Mahasiswa PKM UMS Ciptakan Powerbank dari Tekanan Jari

Pujoko26/06/2019
HAPPIe_

Reporter: Pujoko
MENTARI.NEWS, SOLO – Tiga Mahasiswa Universitas Muhammadiyah Surakarta (UMS) berhasil menciptakan Handy Portable Battery with Piezoelectric (HAPPIE) dengan sistem sumber daya listrik dimana  pengisinya berupa energi mekanik berasal dari tekanan jari pada plat piezolectric.

Sistem idari cara kerja seperti ini bisa menghemat energi listrik yang dikeluarkan dari terminal listrik rumahan serta efektif digunakan ketika sedang melakukan kegiatan luar ruang.

Alat tersebut memiliki cara kerja yang sederhana, yaitu menggunakan tekanan jari pada plat Piezolectric.

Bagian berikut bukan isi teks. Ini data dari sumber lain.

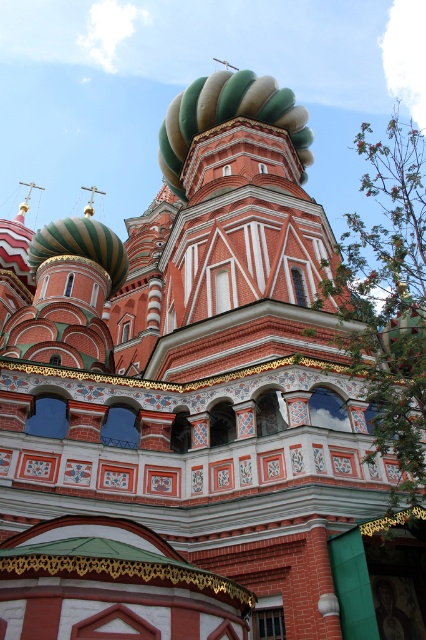 Between green glossy onion dome at center and green striped dome at upper left, which one has less height?

Standing shorter between the two is green striped dome at upper left.

Who is higher up, green glossy onion dome at center or green striped dome at upper left?

Positioned higher is green glossy onion dome at center.

Image resolution: width=426 pixels, height=640 pixels. Find the location of `green glossy onion dome at center`. green glossy onion dome at center is located at coordinates (229, 116).

The height and width of the screenshot is (640, 426). I want to click on green glossy onion dome at center, so click(229, 116). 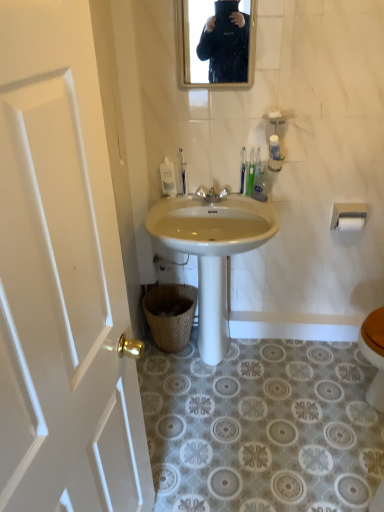 Where is `free location to the left of green plastic toothbrush at upper center, which is the 1th toilet brush from right to left`? free location to the left of green plastic toothbrush at upper center, which is the 1th toilet brush from right to left is located at coordinates (217, 200). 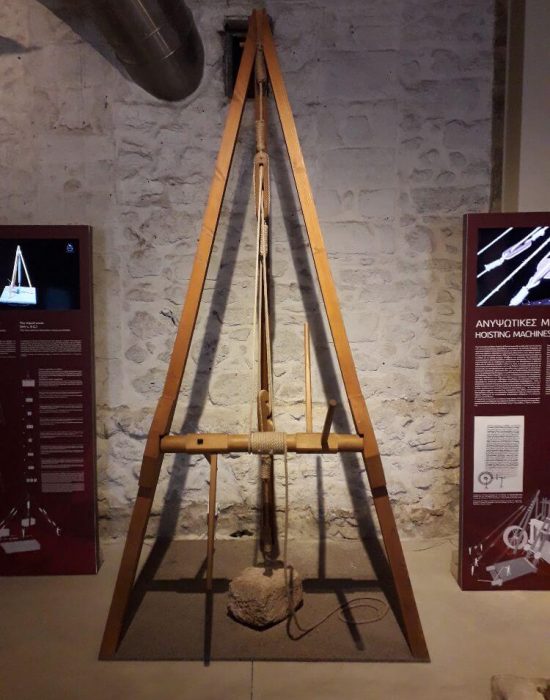 What are the coordinates of `floor` in the screenshot? It's located at (459, 642).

Apabila tekanan jari ini dilakukan makin sering,  maka akan semakin bertambah pula daya listrik yang disimpan dalam powerbank. Daya listrik yang disimpan tersebut kemudian digunakan pengisi daya baterai handphone.

Tiga mahasiswa tersebut adalah Muhamad Ibnu Yasyak serta Reggya Mayang Ratih dari Prodi Teknik Elektro, Fakultas Teknik UMS serta  Hijiril Nugroha dari Prodi Akuntansi, Fakultas Ekonomi dan Bisnis (FEB) UMS.

 

Visualisasi HAPPIE. (tim peneliti)

Ketiganya bergabung dalam satu tim Program Kreatifitas Mahasiswa (PKM) UMS yang proposal penelitian mereka tentang Powebank berdaya mekanik dari jari tangan tersebut.

Cara kerja

 

Keterangan tertulis kepada mentari.news, Rabu (26/6/2019) dari Muhammad Ibnu Yasyak dkk ini, diterangkan ara kerja dari HAPPIE.

HAPPIE ini dilengkapi dengan converter boost DC-DC XL 6009 sebagai modul step up atau penaik tegangan serta sebagai regulator untuk menyesuaikan tegangan dari plat piezoelectric.

Secara garis besar alat ini tersusun atas komponen plat piezoelectric, rangkaian penyearah (dioda bridge dan kapasitor), baterai, dan modul step up DC-DC XL6009. Pada alat sederhana ini besaran output yang dihasilkan lumayan kecil dan cukup untuk satu kali pengisian daya baterai handphone.

Alat ini dapat terus disempurnakan dengan tujuan agar manfaatnya lebih terasa bagi masyarakat.